(Stored data entries)
· · · · · · ·
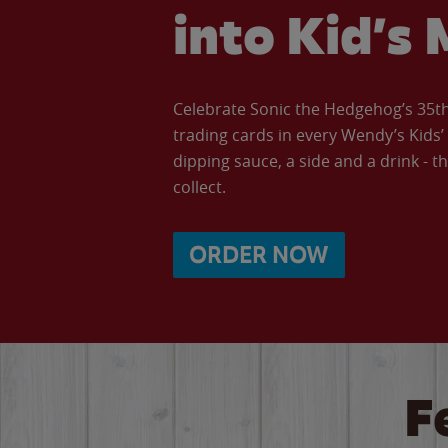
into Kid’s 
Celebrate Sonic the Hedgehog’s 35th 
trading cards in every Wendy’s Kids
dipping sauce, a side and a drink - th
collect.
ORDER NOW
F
· · · · · · ·
**Problem to work on**
Apart from the pictures, every line of the data above should be given again exactly.

**Exercise output**
into Kid’s 
Celebrate Sonic the Hedgehog’s 35th 
trading cards in every Wendy’s Kids
dipping sauce, a side and a drink - th
collect.
ORDER NOW
F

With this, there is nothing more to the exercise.